UmlFallacy

Last edit April 26, 2007
The fallacy of taking UnifiedModelingLanguage (UML) in the direction of ModelDrivenArchitecture (MDA) and executable diagrams is the idea that programming languages are hard because they look like code; and that if you make a language that looks like diagrams, it'll be easy. Cf. CobolFallacy. -- MatthewAstley

I'd say the CobolFallacy at least points in a better direction than the UmlFallacy. OO languages represent a move toward the semantic structure of natural language that goes beyond the surface similarity of COBOL.

I don't find OO particularly a close fit to natural language. Could you please clarify?

Problems with UML:
  • there must always be an associated specification in natural language without which diagrams can't be interpreted.
  • the semantics of the diagram are not easily extensible by composition of existing diagrams but require new natural language specification - unless you're an artist; extension of semantics in a text language is intrinsic: the lexicon of the natural language is directly available.

Use Case diagrams are an example of the above.

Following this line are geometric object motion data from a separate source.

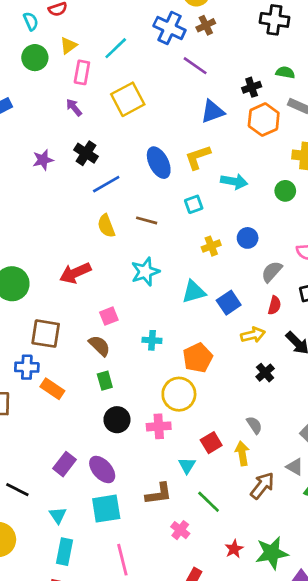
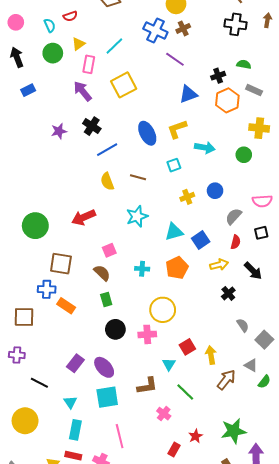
purple arrow: (74, 107) -> (83, 91), size x1.5
orange pentagon: (198, 358) -> (177, 268), moved
gray semicircle: (254, 425) -> (243, 325), moved
red star: (234, 549) -> (196, 436), moved

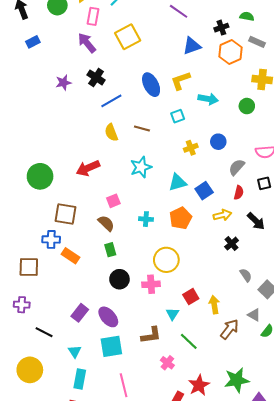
red star: (196, 436) -> (199, 385), size x1.5

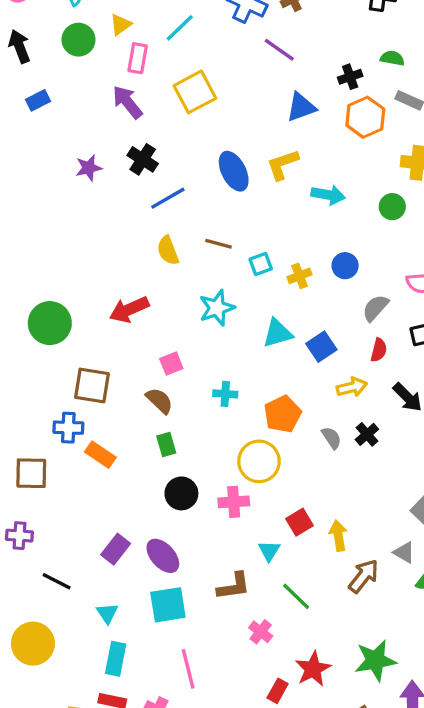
cyan square: (178, 116) -> (261, 264), moved
orange pentagon: (181, 218) -> (283, 414), moved
gray semicircle: (246, 275) -> (332, 438), moved

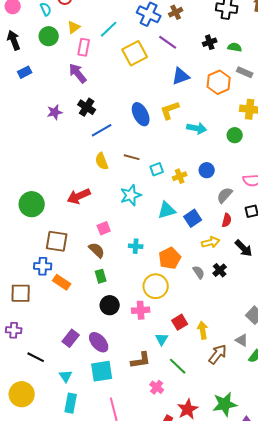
black cross: (350, 77) -> (210, 42), moved
yellow square: (195, 92) -> (135, 53), moved

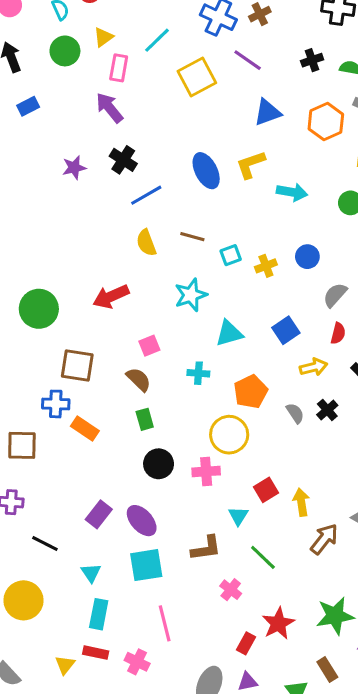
cyan triangle: (167, 210) -> (229, 333), moved

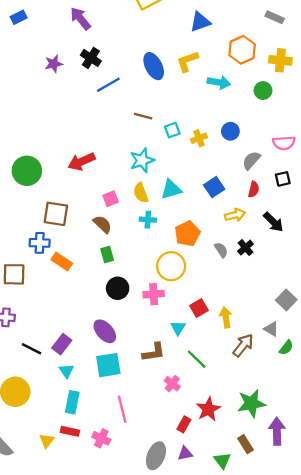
orange hexagon: (326, 122) -> (242, 50), moved
yellow semicircle: (146, 243) -> (141, 193), moved
purple rectangle: (99, 514) -> (62, 344), moved

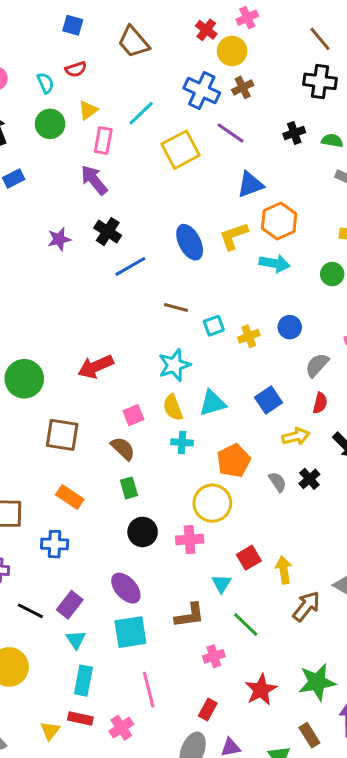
orange hexagon: (242, 50) -> (279, 221), moved
blue cross: (40, 243) -> (55, 544), moved
pink cross: (172, 384) -> (214, 656), turned 35
red rectangle: (184, 424) -> (208, 709), moved
pink cross: (101, 438) -> (121, 728), turned 30

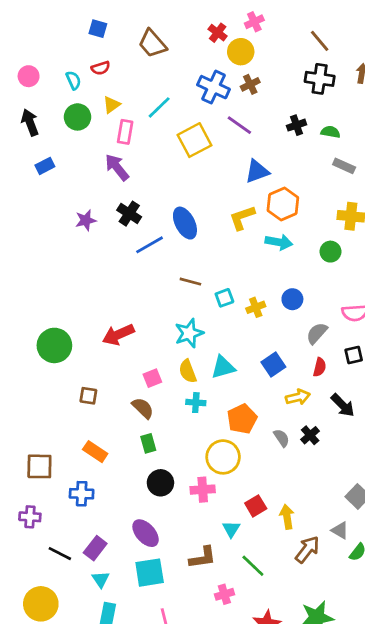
blue ellipse: (190, 242) -> (185, 223), moved
brown square: (62, 435) -> (88, 396), size x0.6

The stick figure representing "Agent" may seem like a "natural" way to extend diagrams but it leads to ambiguity. And the arrows are really ambiguous. -- TomRossen
I have concluded that it is often bad form to say how software "should" be represented. Some prefer code, some diagrams, others tables (TableOrientedProgramming), and others like a mix. I think the BenefitsAreSubjective WRT which is better. If somebody claims they work faster/better using a diagram-based approach, who am I or you to tell them that is not true.